I understand this recent exploit is for a stablecoin protocol. But the same lessons can be applied to a synthetics protocol as well. As a community let’s not make hastily rushed and irresponsible governance decisions simply for the sake of short term profits.
This is a good point, although as I understand the structure of the iAssetts maybe this specific attack method is not such a risk here? Neverthless, is there any information anywhere about vulnerabilities faced by Indigo and how they are addressed? This should be a priority and in my view any protocol that doesn’t address these risks headon is pretty much worthless.
Voting a proposal in should be not only the % of tokens but also a % of the total number of token owners. Although there are still vulnerabilities at least this may help to reduce them. Any other ideas?
We need to be careful
Thanks for bringing this up.

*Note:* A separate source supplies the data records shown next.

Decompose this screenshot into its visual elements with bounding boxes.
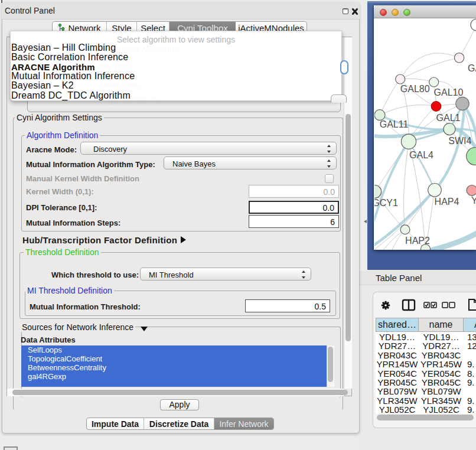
svg-text:HAP4: HAP4	[435, 197, 459, 207]
svg-text:GAL80: GAL80	[400, 84, 430, 94]
svg-text:Y: Y	[471, 195, 476, 206]
svg-text:GAL: GAL	[468, 63, 476, 73]
svg-text:GAL11: GAL11	[380, 119, 409, 129]
svg-text:GCY1: GCY1	[374, 198, 398, 208]
svg-text:GAL1: GAL1	[436, 113, 461, 123]
svg-text:HAP2: HAP2	[405, 236, 430, 246]
svg-text:GAL4: GAL4	[409, 150, 433, 160]
svg-text:GAL10: GAL10	[434, 87, 464, 97]
svg-text:SWI4: SWI4	[448, 136, 471, 146]
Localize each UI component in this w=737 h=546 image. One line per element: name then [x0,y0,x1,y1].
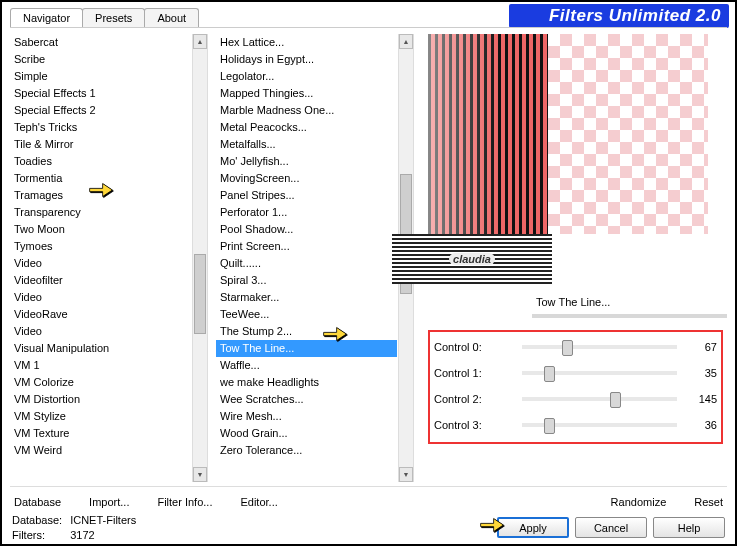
control-slider[interactable]: .slider::after{left:var(--p)} [522,345,677,349]
control-row: Control 0:.slider::after{left:var(--p)}6… [434,334,717,360]
list-item[interactable]: Transparency [10,204,191,221]
filter-preview [428,34,708,234]
list-item[interactable]: Quilt...... [216,255,397,272]
reset-link[interactable]: Reset [690,494,727,510]
list-item[interactable]: VideoRave [10,306,191,323]
list-item[interactable]: Wee Scratches... [216,391,397,408]
list-item[interactable]: Visual Manipulation [10,340,191,357]
list-item[interactable]: Scribe [10,51,191,68]
category-column: SabercatScribeSimpleSpecial Effects 1Spe… [10,34,208,482]
filter-column: Hex Lattice...Holidays in Egypt...Legola… [216,34,414,482]
selected-filter-label: Tow The Line... [532,294,727,318]
control-slider[interactable]: .slider::after{left:var(--p)} [522,423,677,427]
scroll-down-icon[interactable]: ▼ [193,467,207,482]
list-item[interactable]: Toadies [10,153,191,170]
tab-about[interactable]: About [144,8,199,27]
list-item[interactable]: Waffle... [216,357,397,374]
list-item[interactable]: Print Screen... [216,238,397,255]
scroll-up-icon[interactable]: ▲ [193,34,207,49]
category-list[interactable]: SabercatScribeSimpleSpecial Effects 1Spe… [10,34,191,482]
footer: Database:ICNET-Filters Filters:3172 Appl… [10,512,727,540]
dialog-button-row: Apply Cancel Help [497,517,725,538]
list-item[interactable]: MovingScreen... [216,170,397,187]
list-item[interactable]: Tile & Mirror [10,136,191,153]
scroll-down-icon[interactable]: ▼ [399,467,413,482]
main-area: SabercatScribeSimpleSpecial Effects 1Spe… [10,34,727,482]
apply-button[interactable]: Apply [497,517,569,538]
list-item[interactable]: Mapped Thingies... [216,85,397,102]
import-link[interactable]: Import... [85,494,133,510]
list-item[interactable]: Special Effects 1 [10,85,191,102]
control-row: Control 2:.slider::after{left:var(--p)}1… [434,386,717,412]
category-scrollbar[interactable]: ▲ ▼ [192,34,207,482]
right-pane: claudia Tow The Line... Control 0:.slide… [422,34,727,482]
list-item[interactable]: Holidays in Egypt... [216,51,397,68]
watermark: claudia [392,234,552,284]
list-item[interactable]: VM Colorize [10,374,191,391]
filter-list[interactable]: Hex Lattice...Holidays in Egypt...Legola… [216,34,397,482]
list-item[interactable]: Tramages [10,187,191,204]
list-item[interactable]: VM Texture [10,425,191,442]
list-item[interactable]: Video [10,323,191,340]
scroll-thumb[interactable] [194,254,206,334]
list-item[interactable]: Mo' Jellyfish... [216,153,397,170]
list-item[interactable]: Legolator... [216,68,397,85]
list-item[interactable]: Marble Madness One... [216,102,397,119]
list-item[interactable]: Zero Tolerance... [216,442,397,459]
db-info: Database:ICNET-Filters Filters:3172 [10,512,138,544]
list-item[interactable]: Simple [10,68,191,85]
controls-panel: Control 0:.slider::after{left:var(--p)}6… [428,330,723,444]
list-item[interactable]: Tymoes [10,238,191,255]
list-item[interactable]: Sabercat [10,34,191,51]
list-item[interactable]: Perforator 1... [216,204,397,221]
scroll-up-icon[interactable]: ▲ [399,34,413,49]
control-label: Control 1: [434,367,514,379]
list-item[interactable]: Panel Stripes... [216,187,397,204]
list-item[interactable]: Spiral 3... [216,272,397,289]
list-item[interactable]: Tow The Line... [216,340,397,357]
list-item[interactable]: Special Effects 2 [10,102,191,119]
list-item[interactable]: TeeWee... [216,306,397,323]
list-item[interactable]: Video [10,289,191,306]
list-item[interactable]: VM 1 [10,357,191,374]
bottom-link-bar: Database Import... Filter Info... Editor… [10,486,727,512]
list-item[interactable]: Wire Mesh... [216,408,397,425]
cancel-button[interactable]: Cancel [575,517,647,538]
control-label: Control 3: [434,419,514,431]
list-item[interactable]: Tormentia [10,170,191,187]
list-item[interactable]: Hex Lattice... [216,34,397,51]
randomize-link[interactable]: Randomize [607,494,671,510]
list-item[interactable]: Pool Shadow... [216,221,397,238]
tab-strip: Navigator Presets About [10,8,198,27]
list-item[interactable]: The Stump 2... [216,323,397,340]
help-button[interactable]: Help [653,517,725,538]
control-row: Control 3:.slider::after{left:var(--p)}3… [434,412,717,438]
control-slider[interactable]: .slider::after{left:var(--p)} [522,371,677,375]
list-item[interactable]: Two Moon [10,221,191,238]
control-label: Control 2: [434,393,514,405]
editor-link[interactable]: Editor... [236,494,281,510]
control-value: 35 [685,367,717,379]
control-value: 36 [685,419,717,431]
database-link[interactable]: Database [10,494,65,510]
list-item[interactable]: Metal Peacocks... [216,119,397,136]
tab-navigator[interactable]: Navigator [10,8,83,27]
control-label: Control 0: [434,341,514,353]
control-slider[interactable]: .slider::after{left:var(--p)} [522,397,677,401]
list-item[interactable]: VM Stylize [10,408,191,425]
list-item[interactable]: Metalfalls... [216,136,397,153]
list-item[interactable]: VM Weird [10,442,191,459]
list-item[interactable]: we make Headlights [216,374,397,391]
list-item[interactable]: Wood Grain... [216,425,397,442]
list-item[interactable]: Videofilter [10,272,191,289]
control-row: Control 1:.slider::after{left:var(--p)}3… [434,360,717,386]
list-item[interactable]: VM Distortion [10,391,191,408]
list-item[interactable]: Starmaker... [216,289,397,306]
list-item[interactable]: Teph's Tricks [10,119,191,136]
list-item[interactable]: Video [10,255,191,272]
filter-info-link[interactable]: Filter Info... [153,494,216,510]
app-title: Filters Unlimited 2.0 [509,4,729,28]
tab-presets[interactable]: Presets [82,8,145,27]
top-bar: Navigator Presets About Filters Unlimite… [2,2,735,28]
control-value: 67 [685,341,717,353]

It’s important to be diligent about such issues.
Based on Indigo Protocol’s design and thanks to Cardano this particular type of exploit wouldn’t be possible.
Wow, that is clever but awful.
Hopefully there will be some kind of safeguard in place to attempt to mitigate this situation in the future.
For me, maybe am answer would be that new tokens only couny in a governance vote after 7 days of ownership?
Flash loans has been a great area for concern as far as hacks are concerned.
As per the latest Chainalysis report of Crypto scams, this area has a large pie of total hacka on DEFI protocols.
This makes my nervous evwey time I lovk my funds in a protocol
Yea, thanks for alert us to this.
How horrible for all involved. Hopefully, it will serve as a lesson to other projects going forward and a catalyst for improving security and proactively shutting out bad actors in the space. Potential future exploits will be averted by having the necessary security protocols in place.